What you need to do – Output, word for word, the span of lines that starts at the one containing "Thêm giỏ hàng (265, 853)" and ends at the last line of the records.

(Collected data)

..............................

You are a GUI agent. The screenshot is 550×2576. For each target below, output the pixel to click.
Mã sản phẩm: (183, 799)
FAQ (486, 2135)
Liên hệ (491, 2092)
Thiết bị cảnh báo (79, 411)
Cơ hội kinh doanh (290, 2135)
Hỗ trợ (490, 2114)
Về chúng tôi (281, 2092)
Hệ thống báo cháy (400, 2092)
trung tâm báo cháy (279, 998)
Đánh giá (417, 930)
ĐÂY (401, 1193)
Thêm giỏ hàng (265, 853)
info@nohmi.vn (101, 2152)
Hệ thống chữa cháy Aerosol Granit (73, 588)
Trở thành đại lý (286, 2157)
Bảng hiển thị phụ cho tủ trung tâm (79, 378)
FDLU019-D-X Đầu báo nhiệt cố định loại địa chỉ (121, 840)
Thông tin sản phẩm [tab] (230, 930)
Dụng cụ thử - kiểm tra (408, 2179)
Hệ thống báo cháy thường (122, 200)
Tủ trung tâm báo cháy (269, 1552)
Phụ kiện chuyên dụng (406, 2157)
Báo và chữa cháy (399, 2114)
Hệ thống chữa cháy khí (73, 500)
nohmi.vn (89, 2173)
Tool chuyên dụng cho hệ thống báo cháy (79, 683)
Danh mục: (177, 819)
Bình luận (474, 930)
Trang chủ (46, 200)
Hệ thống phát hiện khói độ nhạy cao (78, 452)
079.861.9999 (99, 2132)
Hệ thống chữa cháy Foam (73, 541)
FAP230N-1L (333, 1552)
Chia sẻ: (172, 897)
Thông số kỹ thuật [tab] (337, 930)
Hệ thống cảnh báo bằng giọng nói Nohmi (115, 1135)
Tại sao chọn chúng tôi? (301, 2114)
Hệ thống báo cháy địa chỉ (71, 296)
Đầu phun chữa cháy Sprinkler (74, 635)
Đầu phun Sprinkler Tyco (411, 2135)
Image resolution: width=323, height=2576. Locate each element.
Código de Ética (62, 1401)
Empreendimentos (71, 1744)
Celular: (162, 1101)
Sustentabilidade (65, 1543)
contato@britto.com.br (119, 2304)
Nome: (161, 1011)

..............................

Solved problem –
Thêm giỏ hàng (265, 853)
info@nohmi.vn (101, 2152)
Hệ thống chữa cháy Aerosol Granit (73, 588)
Trở thành đại lý (286, 2157)
Bảng hiển thị phụ cho tủ trung tâm (79, 378)
FDLU019-D-X Đầu báo nhiệt cố định loại địa chỉ (121, 840)
Thông tin sản phẩm [tab] (230, 930)
Dụng cụ thử - kiểm tra (408, 2179)
Hệ thống báo cháy thường (122, 200)
Tủ trung tâm báo cháy (269, 1552)
Phụ kiện chuyên dụng (406, 2157)
Báo và chữa cháy (399, 2114)
Hệ thống chữa cháy khí (73, 500)
nohmi.vn (89, 2173)
Tool chuyên dụng cho hệ thống báo cháy (79, 683)
Danh mục: (177, 819)
Bình luận (474, 930)
Trang chủ (46, 200)
Hệ thống phát hiện khói độ nhạy cao (78, 452)
079.861.9999 (99, 2132)
Hệ thống chữa cháy Foam (73, 541)
FAP230N-1L (333, 1552)
Chia sẻ: (172, 897)
Thông số kỹ thuật [tab] (337, 930)
Hệ thống cảnh báo bằng giọng nói Nohmi (115, 1135)
Tại sao chọn chúng tôi? (301, 2114)
Hệ thống báo cháy địa chỉ (71, 296)
Đầu phun chữa cháy Sprinkler (74, 635)
Đầu phun Sprinkler Tyco (411, 2135)
Image resolution: width=323, height=2576. Locate each element.
Código de Ética (62, 1401)
Empreendimentos (71, 1744)
Celular: (162, 1101)
Sustentabilidade (65, 1543)
contato@britto.com.br (119, 2304)
Nome: (161, 1011)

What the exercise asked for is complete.